Вариант №4: Доставка секретов через механизмы Kubernetes
Статус: небезопасный вариант, не рекомендован к использованию. Поддержка отсутствует, но планируется в будущем.
Этот метод интеграции, который реализует оператор секретов Kubernetes с набором CRD, отвечающих за синхронизацию секретов из Vault в секреты Kubernetes.
Минусы:
- Секрет находится и в хранилище секретов, и в секрете Kubernetes (доступном через API Kubernetes). Секрет также хранится в etcd и потенциально может быть считан на любом узле кластера или извлечён из резервной копии etcd. Нет возможности не хранить данные в секретах Kubernetes.
Плюсы:
- Классический способ передачи секрета в приложение через переменные окружения — достаточно подключить секрет Kubernetes.
Справочно: Инжектор vault-agent
Статус: не имеет плюсов в сравнении с механизмом CSI. Поддержка отсутствует и не планируется, поскольку этот вариант не имеет преимуществ перед использованием механизма CSI.

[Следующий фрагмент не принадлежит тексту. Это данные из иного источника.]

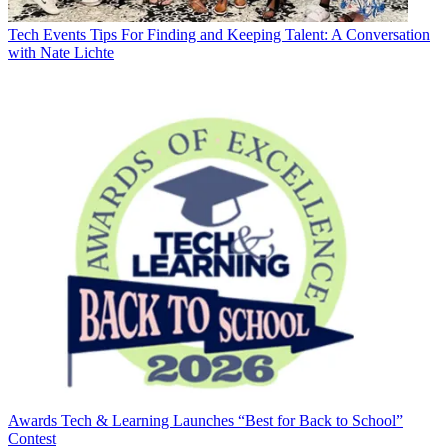
Tech Events
Tips For Finding and Keeping Talent: A Conversation
with Nate Lichte
Awards
Tech & Learning Launches “Best for Back to School”
Contest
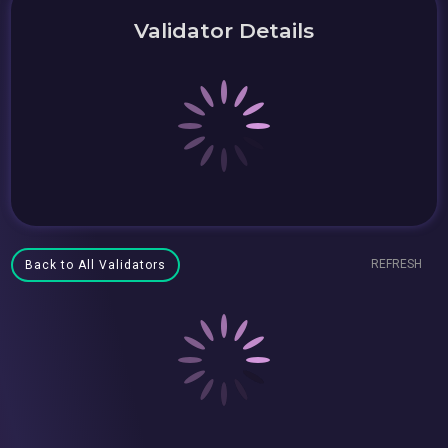
Validator Details
REFRESH
Back to All Validators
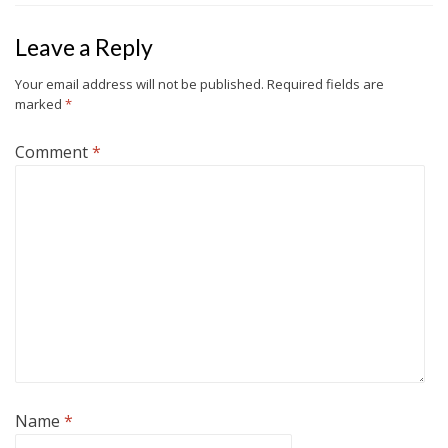
Leave a Reply
Your email address will not be published.
Required fields are
marked
*
Comment
*
Name
*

При создании пода происходит мутация, которая добавляет контейнер с vault-agent. Агент обращается к хранилищу секретов, извлекает их, и помещает в общий том на диске, к которому может обратиться приложение.
Минусы:
-
Для каждого пода нужен sidecar-контейнер, который так или иначе потребляет ресурсы.
Например, возьмем кластер в котором 50 приложений, и каждое приложение имеет от 3 до 15 реплик. Так как для каждого sidecar-контейнера с агентом нужно выделить ресурсы CPU и памяти, то даже при незначительных ресурсах для sidecar-контейнера в размере 0.05 CPU и 100 MiB памяти, на все приложения в сумме получаются десятки ядер CPU и десятки ГБ памяти.
-
Так как сбор метрик осуществляется с каждого контейнера, то с таким подходом мы получим в два раза больше метрик только по контейнерам.